Но Андрей на время забывался в мастерской, слушая рассуждения недовольного собою деда о светосиле и светотени, о красоте как соразмерности света и доброты, о желтом цвете, равном понятию жизни, о синем, выражающем фатальную неизбежность, вечность и смерть, о черном, равносильном таинственности и угасанию духа, о том, что борьба двух противоположных красок, желтой и синей, отождествляется с непрекращаемым от века боем добра и зла, Бога и Сатаны, солнечного света и ночного мрака. Демидов говорил о том, что художники, исполненные высокой добродетели, достойны называться бессмертными, а он грешен и грешен, говорил, что все, даже неистовые человеческие страсти, пороки, взлеты, страдания, падения можно выразить красным и зеленым, что в общем живопись и литература — это попытка напоминания, честолюбивая мечта о бессмертии, в конце концов, неспокойная память о времени и человеке, оставленная словами и красками на бесстрастном камне вечности и забвения: мы тут были, мы жили. И это высшее проявление благодарности человека за единственную, во веки веков данную ему жизнь. И это вспышка сигнала Богу о нашем существовании в былом либо в настоящем, и никто не может уничтожить эту правду, когда она говорит о нашем разуме, глупости и заблуждениях.

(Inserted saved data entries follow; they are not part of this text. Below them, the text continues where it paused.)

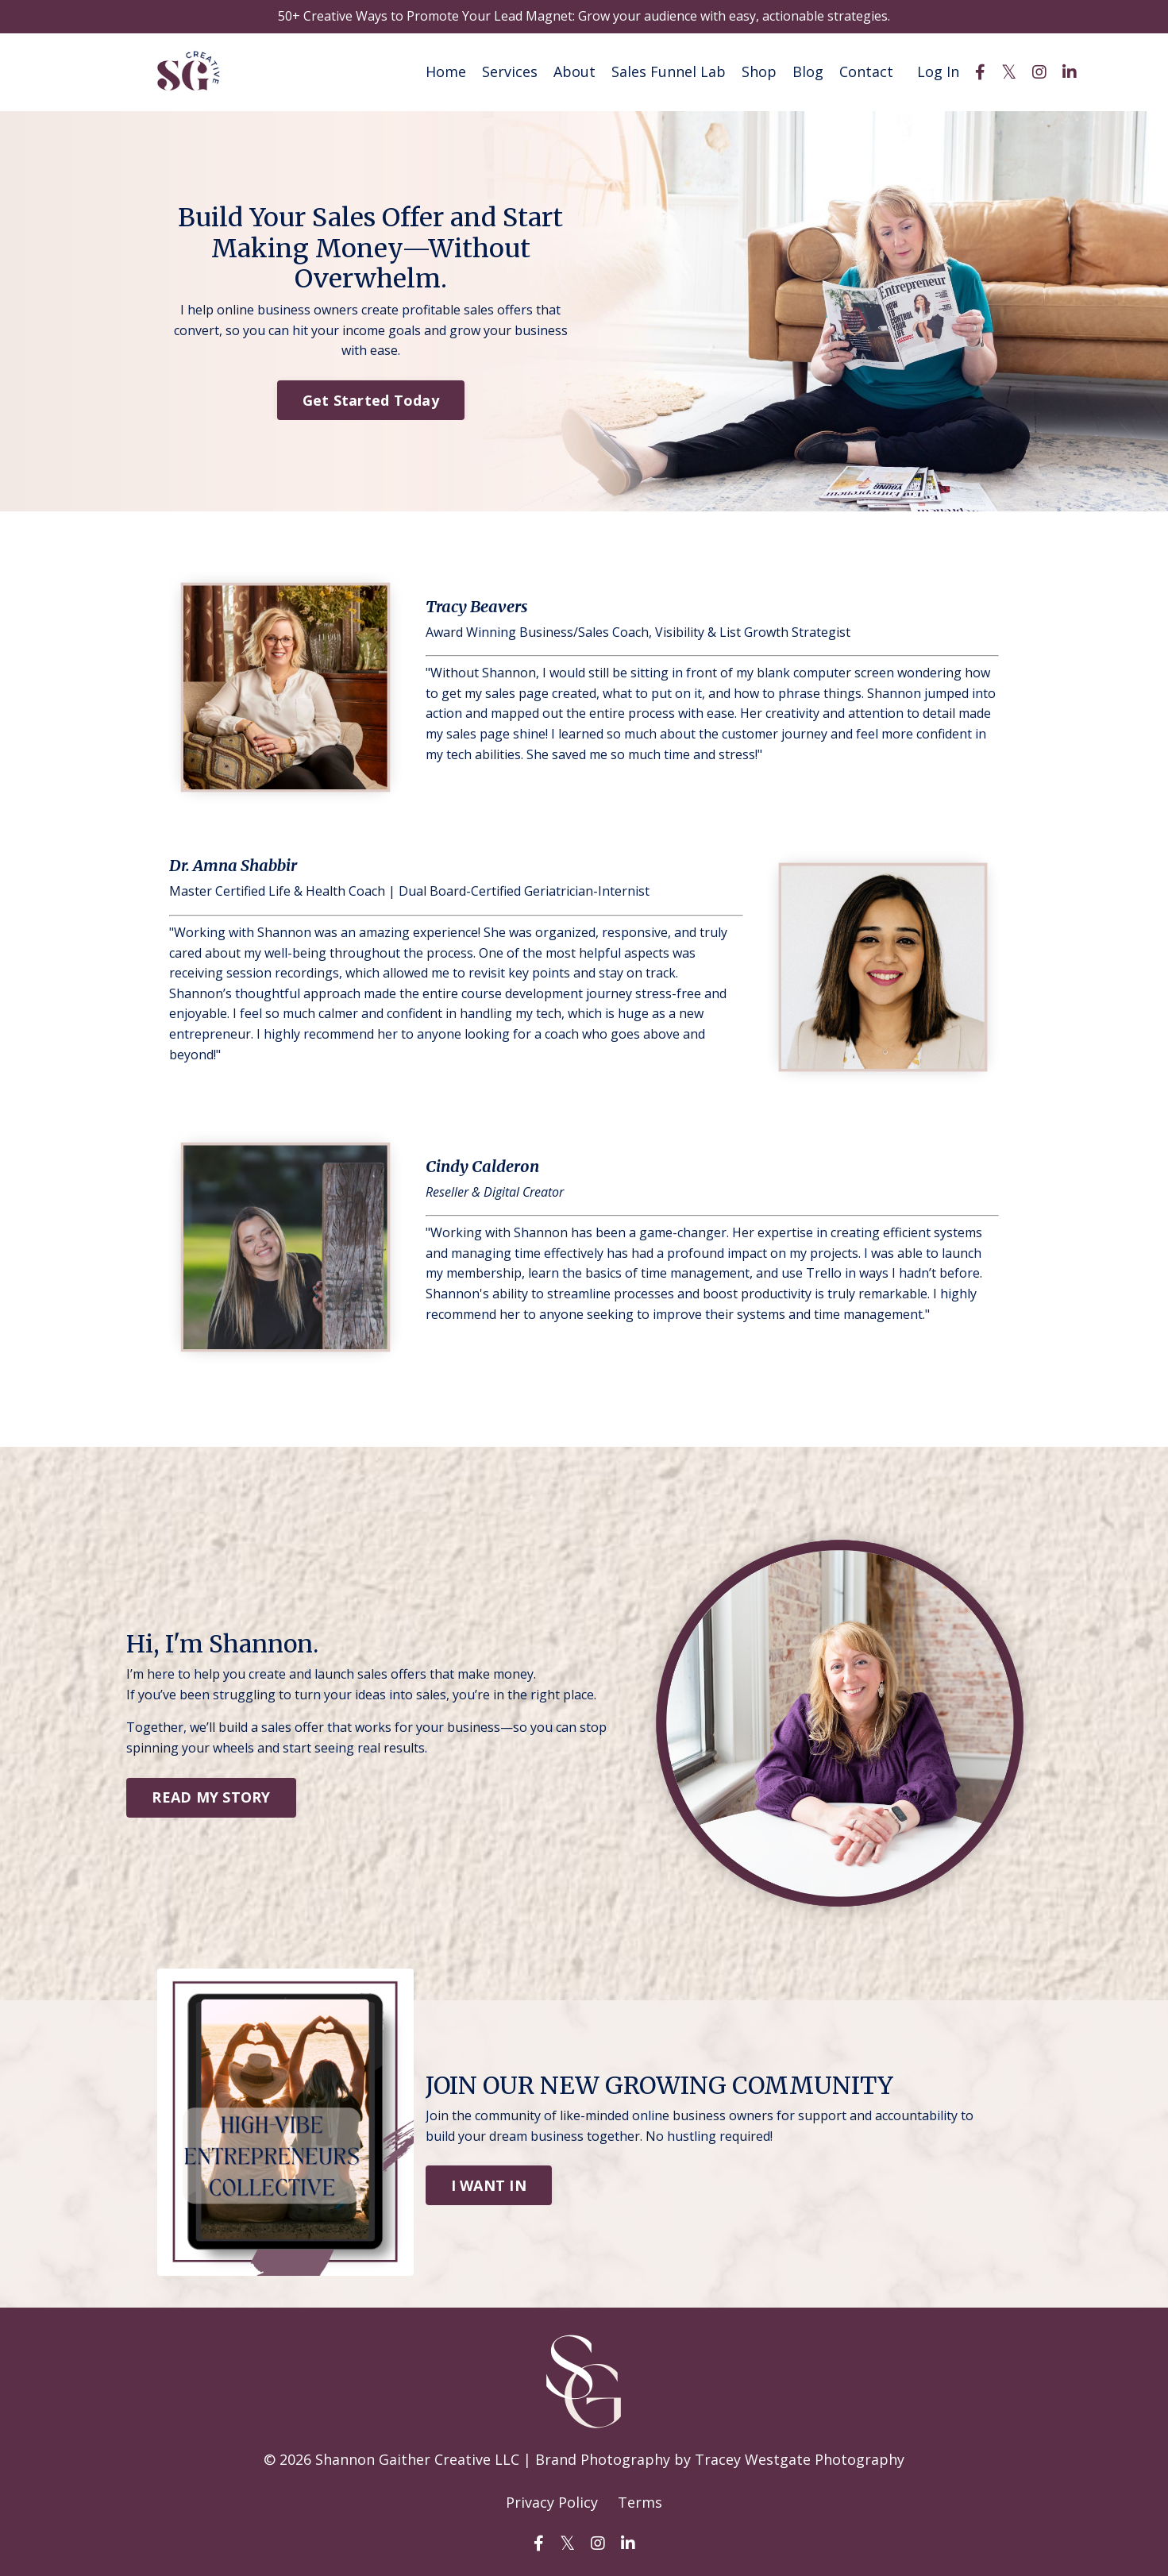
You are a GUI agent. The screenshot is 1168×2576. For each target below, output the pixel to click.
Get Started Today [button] (371, 399)
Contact (866, 71)
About (574, 71)
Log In (938, 71)
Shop (759, 71)
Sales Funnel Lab (668, 71)
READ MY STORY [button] (211, 1796)
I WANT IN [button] (488, 2184)
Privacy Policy (552, 2501)
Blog (807, 71)
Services (510, 71)
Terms (640, 2501)
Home (446, 71)
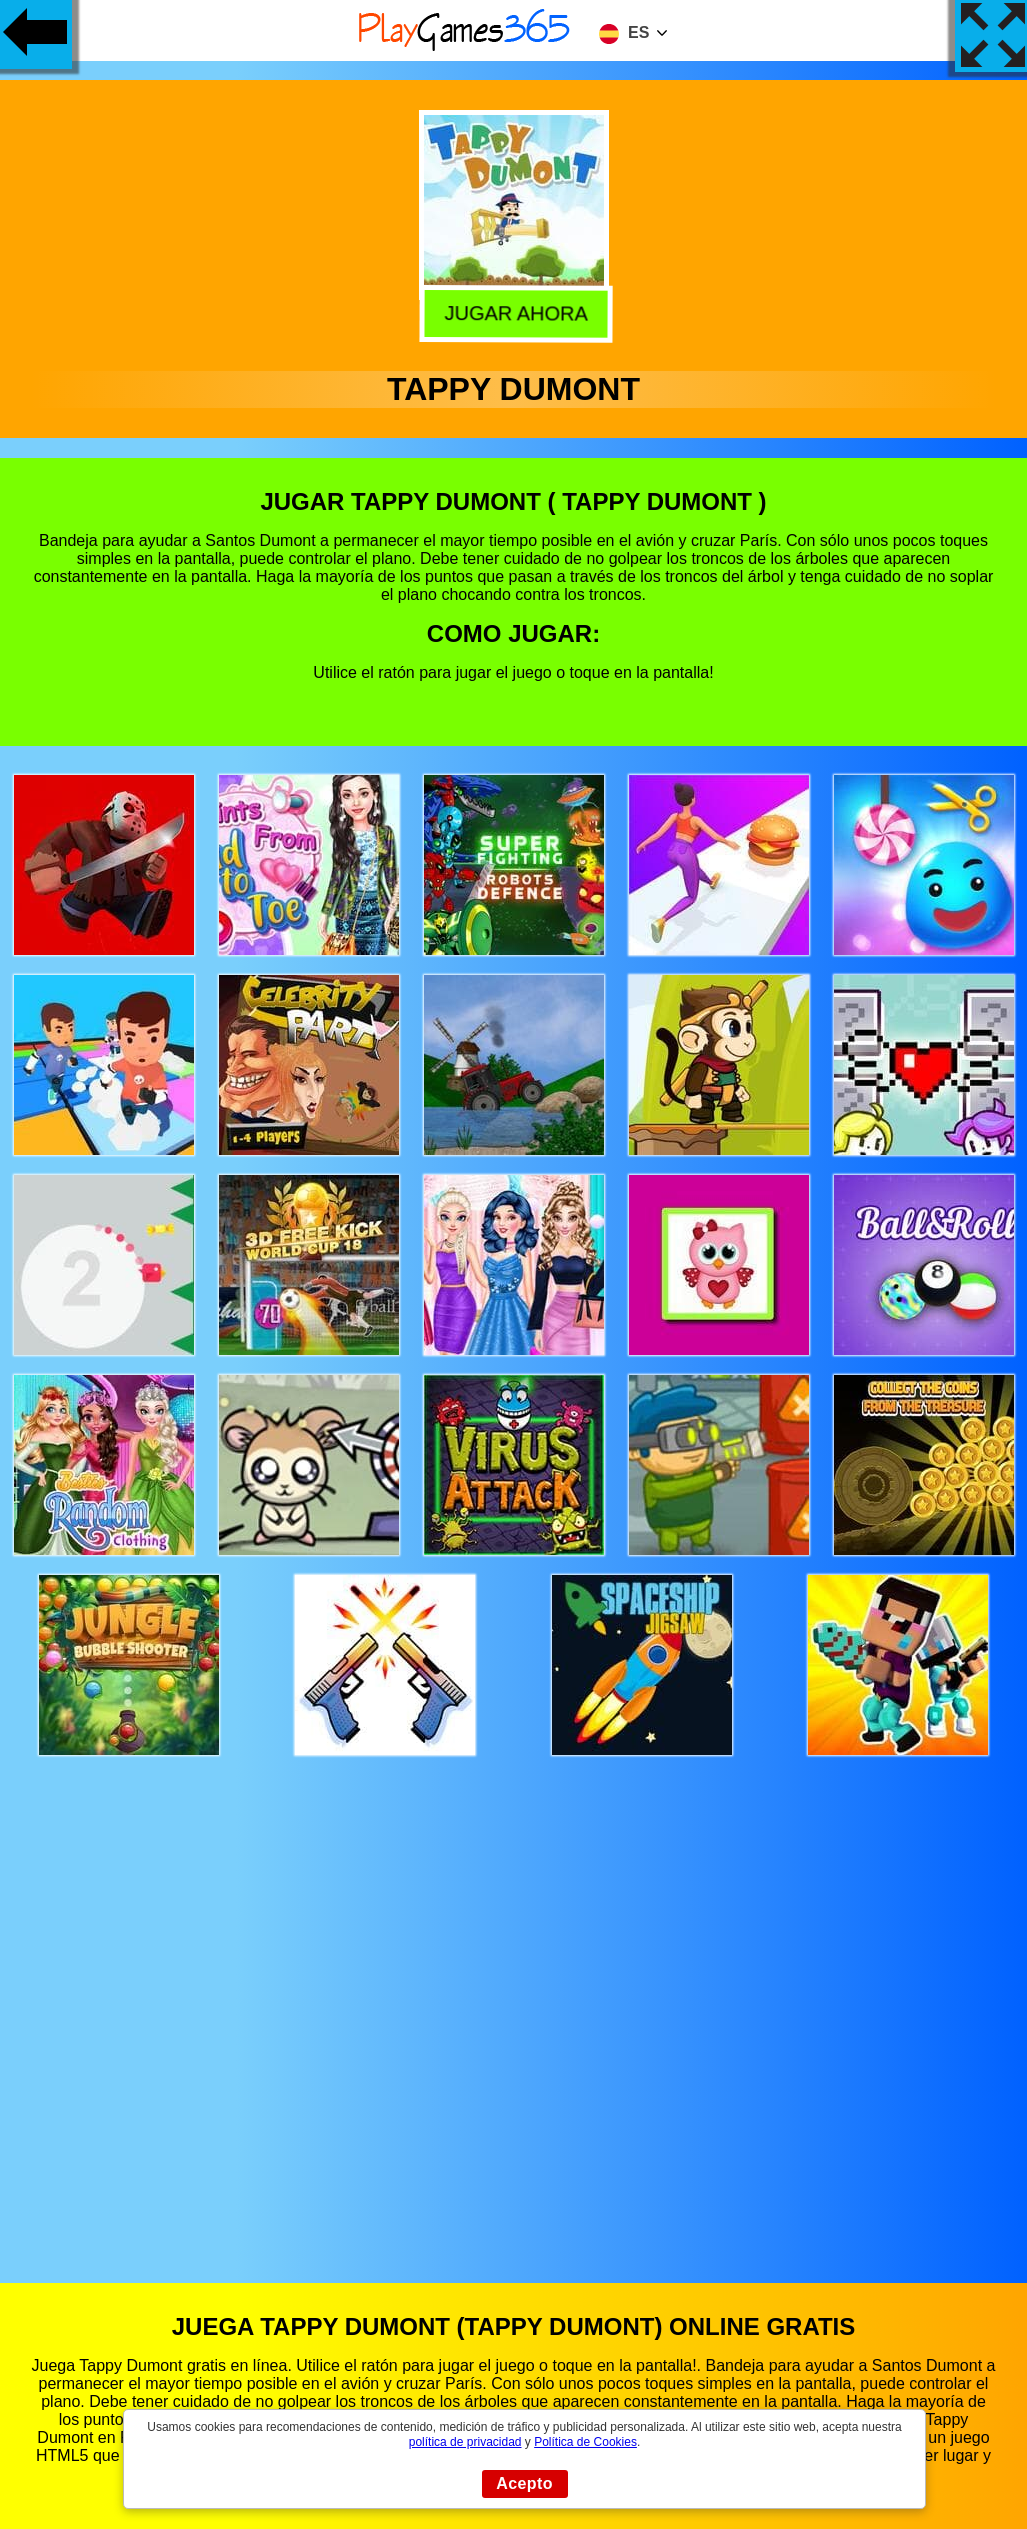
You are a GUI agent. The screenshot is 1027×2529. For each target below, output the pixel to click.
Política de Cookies (585, 2442)
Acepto (524, 2483)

Демидов увлекался, начиная размышлять об искусстве, он откладывал кисть, морщины на большом лбу разглаживались, он густо гудел, ходил по мастерской в неизменной заляпанной красками куртке, на ходу подчеркивая мысль, ударял ребром ладони по висевшей в углу боксерской груше, кидал испытывающий взгляд на Андрея, курившего в молчании.
— Все или ничего! — говорил Демидов раскатисто. — Великие живут тремя жизнями: в природе, в искусстве, в бессмертии! Итальянец Гуэро вот тут у меня в восемьдесят первом году говорил о русских: этот народ еще состоит из настоящей надежды и веры.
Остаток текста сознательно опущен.